Story Matthew Schnipper
Photography Dorothy Hong
The first time I saw Telepathe everyone was drinking tallboys of Bud. It was April and cooler than it should have been, so people were still wearing jackets and scarves, lightly drunk and softly padded. As electronic drums and a sampler banged away, Busy Gangnes and Melissa Livaudais were singing, bent at the knees and doing shifty little rain dances. Together they were bewitching, these tiny women casting choral spells in early spring. There, performing bare against the white wall of a Williamsburg art gallery, the digital intricacies of their music hidden, it was impossible not to be drawn to their voices—a deep double sheen, tantalizingly coy with fuck-you vibrato. But despite being so taken by their birdcalls, when you talk to Telepathe, you talk about the beat.

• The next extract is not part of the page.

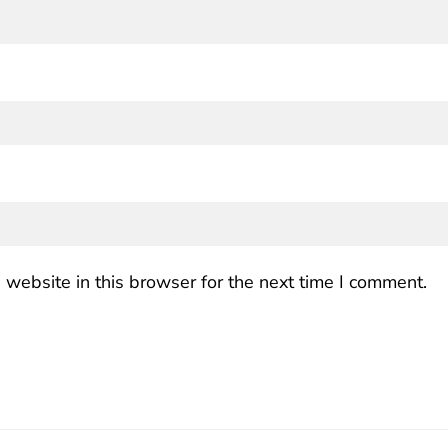
website in this browser for the next time I comment.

My fashion designer friend Molly once told me all of the properties of acrylic: less itchy than wool, moves moisture from the body, but also highly flammable. And then she said, “I’m sorry. This is boring, this is boring, this is boring.” But it wasn’t, it was fascinating. What do I know about the absorption properties of specific fabrics? Tell me everything. I try to explain this to Livaudais, seated on the couch in front of her laptop as she shows me how Telepathe makes music, when she interrupts herself every minute or two to say, “This is boring, this is boring, this is boring.” But it isn’t, because you can’t realize the big vision without barreling through the surrounding tedium. And for Telepathe (pronounced “telepathy”), that big vision, purposeful or not, is to erode the traditional idea of what constitutes a band.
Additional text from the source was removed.